There are some statistics beyond sample techniques, especially here in the former Soviet Union. Most of Rosstat activities are, say, accounting, e.g., count of all births and all deaths, than doing rates and other interesting conclusions from this computing. It is closer to initial (German) statistics than to British (modern|Galton?) tradition.
Great point. Statistics is many things to many people in many places.
I never received misconceptions 2-6 in my stats class as the professor always let us know how this stuff functions in the real world (that is what statistics is meant to be about). I do have a major problem with your first “misconception.” What do you mean statistics isn’t like “real” maths because it is not about the calculations but about discovering new knowledge? What is your conception of real mathematics? Have you ever even taken a mathematics course outside of statistics? All of mathematics is about gaining new knowledge, about solving problems and sometimes even how those problems are solved. Frankly I’m no fan of statistics, there are times when statistics is used in a fascinating way to solve a real world problem (Watson likely used some fancy statistical methods for example) but I for one am a much bigger fan of the mathematics behind statistics. And no I’m not talking about grinding through 95% confidence intervals or running your finger across numbers in a gaussian distribution, I am talking about the deep mathematical analyses, such as measure theory, that justifies probability theory and statistics. It is a fascinating topic and you shouldn’t turn your nose at it because it’s “mathematics” whatever you may thing that is.
The point I was trying to make is that applied statistics is more a way of thinking and less a way of calculating, so a person can love statistics even if he or she hates math . I didn’t intend to belittle math, only try to mitigate the fear of math in some readers.
“applied statistics is more a way of thinking and less a way of calculating, so a person can love statistics even if he or she hates math”
But the statistical way of thinking is similar to the mathematical way of thinking.
The idea that math is about numbers and calculating is its own misconception #1, which seems to come from what people learn of math in high school.
If you look at the entirety of what constitutes math, you see subjects like geometry, topology, mathematical logic, category theory, and many others, most of which are about much more than numbers and calculating, and some of which don’t involve that at all, instead focus on reasoning about some subject via abstract mathematical models.
What all of these mathematical disciplines have in common is that they involve the creation, study, and application of formal systems, in which problems are analyzed by applying a set of formal rules to arrive at conclusions. Numbers and calculating are just one special case, or branch of that. Statistics is another such special case.
Of course, in applied statistics as in applied math, you necessarily go beyond the math itself. But this doesn’t disqualify statistics as a mathematical discipline – it’s just that applied statistics is not a pure mathematical discipline.

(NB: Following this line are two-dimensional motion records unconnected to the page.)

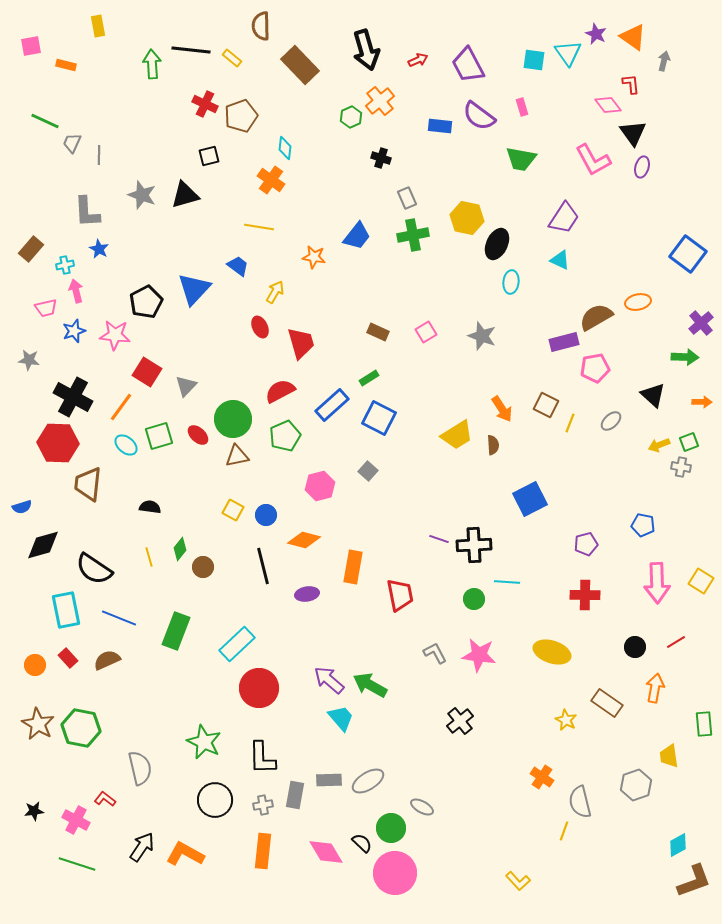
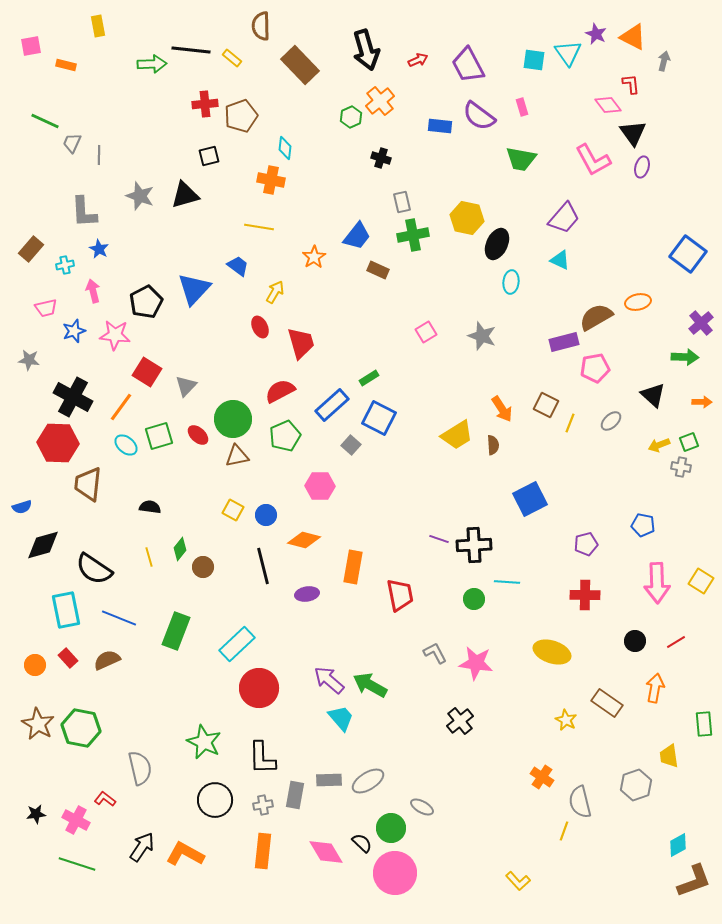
orange triangle at (633, 37): rotated 8 degrees counterclockwise
green arrow at (152, 64): rotated 92 degrees clockwise
red cross at (205, 104): rotated 30 degrees counterclockwise
orange cross at (271, 180): rotated 24 degrees counterclockwise
gray star at (142, 195): moved 2 px left, 1 px down
gray rectangle at (407, 198): moved 5 px left, 4 px down; rotated 10 degrees clockwise
gray L-shape at (87, 212): moved 3 px left
purple trapezoid at (564, 218): rotated 8 degrees clockwise
orange star at (314, 257): rotated 30 degrees clockwise
pink arrow at (76, 291): moved 17 px right
brown rectangle at (378, 332): moved 62 px up
gray square at (368, 471): moved 17 px left, 26 px up
pink hexagon at (320, 486): rotated 16 degrees clockwise
black circle at (635, 647): moved 6 px up
pink star at (479, 655): moved 3 px left, 8 px down
black star at (34, 811): moved 2 px right, 3 px down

Pingback: Tweets that mention Six Misconceptions about Statistics You May Get From Stats 101 | Stats With Cats Blog -- Topsy.com
Well put and I don’t disagree. You can certainly say the same of any discipline. Geology isn’t just about rocks. Psychology isn’t just about mental illness. Art isn’t just about color. And, of course, math isn’t just about numbers. As you say, “The idea that math is about numbers and calculating is its own misconception #1, which seems to come from what people learn of math in high school.” Further, in the best-selling statistics book of all time, How to Lie with Statistics, Darrell Huff says “There is terror in numbers. … Perhaps we suffer from a trauma induced by grade-school arithmetic.” From their pre-college experiences, many students associate math with number crunching and statistics with math. My objective in saying that it is a misconception that “Statistics is Math,” even highlighting it as the number one misconception, was to dispel that illusion that so many people have about statistics being “terror in numbers.” If students can’t get by that perception, none of the other “misconceptions” mean anything.
As to whether statistics is a discipline of math, I believe it’s a matter of perspective. Certainly mathematical statistics is, but perhaps not the many areas of applied statistics. Is econometrics or biostatistics a subdiscipline of math because they employ statistics? Is math a subdiscipline of languages because it uses a language to present its results (not to mention all those Greek letters). Does it even matter? I believe it does because students in majors other than statistics should be able to view statistics as a tool, like writing or public speaking, which they’ll use in their future work.
So my point remains that a student can love statistics even if they think they hate math because statistics uses numbers but numbers are not the primary focus of applied statistics.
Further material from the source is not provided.